聶刑心道:那廝休要欺朕無知!無論是何種硬功,定然有罩門所在。也有練功者自認沒有罩門,待到與人接戰,被旁人看穿,方才悔之晚矣。此類情形比比皆是。只是如今,朕要如何來尋那廝的罩門?
白如夢見聶刑半天一動不動,被那廝又啃又摸得發毛,慌張起來,連忙道:“大爺稍待!稍待!小女子忽然想起一個重大的秘密,一定要立刻讓大爺知曉!”
阱狩那廝頗不耐煩,將埋著的頭抬起,一臉不快道:“我說小娘子,你早不說,晚不說,偏偏這個時候來說,你成心戲耍本大爺是嗎?”
白如夢道:“小女子哪裡敢戲耍大爺!你聽小女子說,小女子方才突然想起了一個十分緊急的事情,不馬上說的話,我怕後果不妙!”
阱狩道:“那你快說,不要磨磨唧唧的了。

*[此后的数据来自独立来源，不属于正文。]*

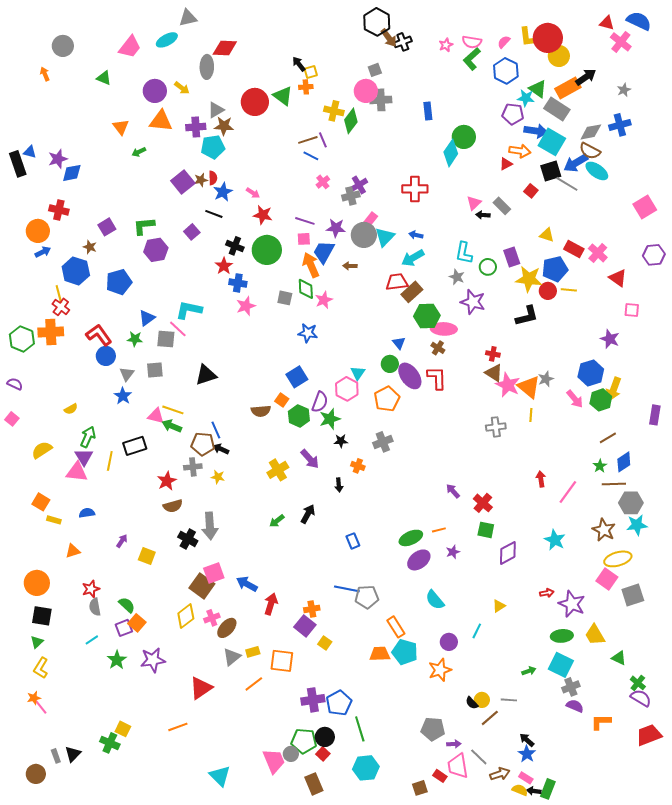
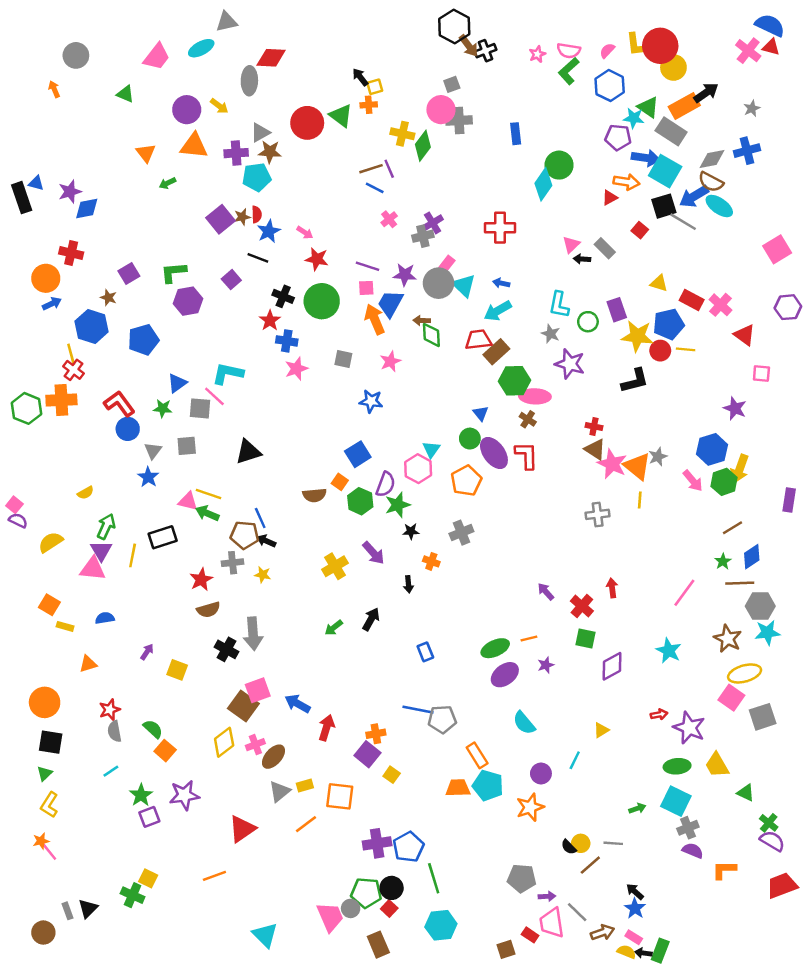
red triangle: (607, 23) -> (771, 47), moved
cyan triangle: (385, 237) -> (464, 286), turned -30
green diamond: (306, 289) -> (431, 335), moved
purple semicircle: (15, 384) -> (18, 520), moved
red arrow: (541, 479) -> (612, 588), moved
purple square: (124, 628) -> (149, 817), moved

”
如夢浮現出神秘莫測的表情來:“小女子剛剛在街上行走的時候,見到了一個人,大爺你猜他是誰?”
阱狩yu火焚身,哪裡還有心思與她猜謎語:“小娘子!你說話好不痛快!再說,碰到就碰到罷,與大爺我有何干系?還是快活要緊!”又來摟抱如夢。
如夢任他摟抱去了,然而臉上那股神秘兮兮不減分毫,道:“說了你也不信,那人原來是赤炎魔皇聶刑!”

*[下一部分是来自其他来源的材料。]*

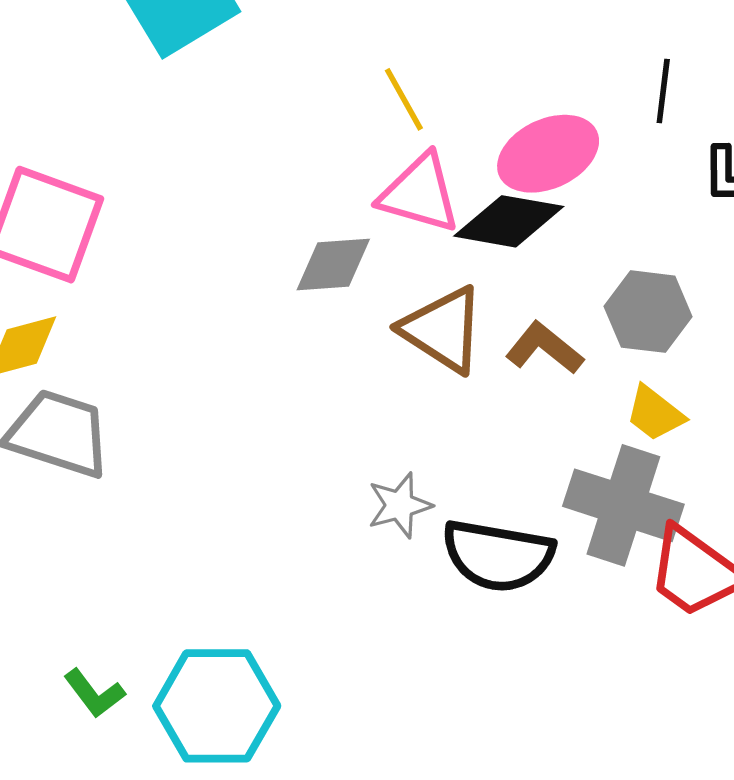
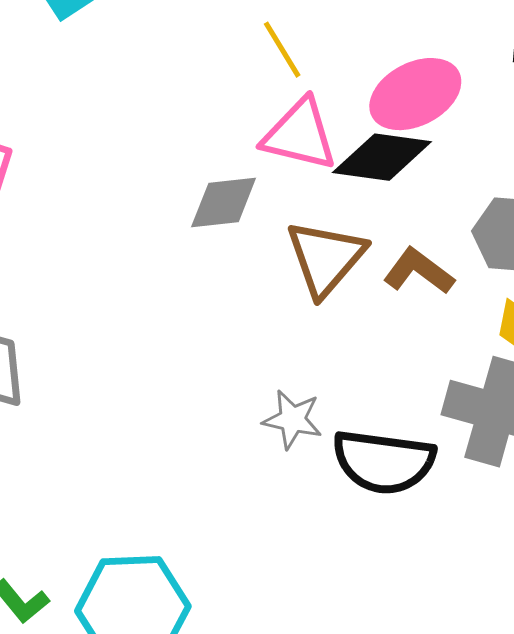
brown triangle: (443, 330) -> (326, 258), turned 40
gray star: (400, 505) -> (292, 419), turned 30

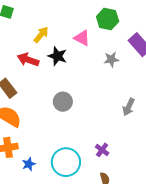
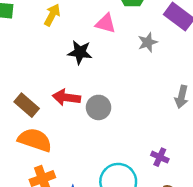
yellow arrow: (41, 35) -> (52, 15), moved
red arrow: (28, 60) -> (67, 97), moved

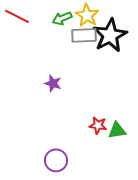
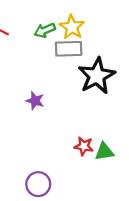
black star: (110, 35) -> (97, 76), moved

阱狩一聽,卻是愣了一愣。那聶刑的名頭很響,是個地地道道的大凶魔,如今雖說他丟了法身元神,不過餘威猶在。不知他來幽冥界做什麼?阱狩緊張地說道:“小娘子,你這話當真麼?”
白如夢信誓旦旦地道:“絕無半句虛言!如果小女子敢欺騙大爺,便叫我五雷轟頂,灰飛煙滅!”
那阱狩見白如夢說得堅決,不由他不信。又道:“那小娘子,你知道聶刑那廝現在在哪裡嗎?你不要以為我是怕他,不是我吹,在大爺我的地盤,天王老子來了也是一樣,我只是小心駛得萬年船而已。”
白如夢道:“大爺神威凜凜,當然不會怕那個聶刑!其實小女子當真知道聶刑現在在哪裡,大爺你附耳過來。”
阱狩將身體往前一傾,雙耳豎起,全神貫注地聽她說話。
“赤炎魔皇聶刑,他此時嘛,就在。。。。。。”
突然背後陰風陣起。阱狩後背一寒,他心下一慌,連忙轉頭去看。見得那在他看來薄如脆紙的那個男人,此時卻變了一番模樣,他眼中殺意騰騰,兇光四起,五指成掌,帶起陣陣風勢,向他的後背正中偏右一寸三分之處拍來。
他大驚失色,那裡,正是他的罩門所在!
☆、第二十九章 灰飛
那一掌十分迅疾兇狠,而且精準無比,直往罩門而去,方才阱狩的注意力全被白如夢吸引過去,全然不備,待那掌來之時,再要想去躲避已是遲了。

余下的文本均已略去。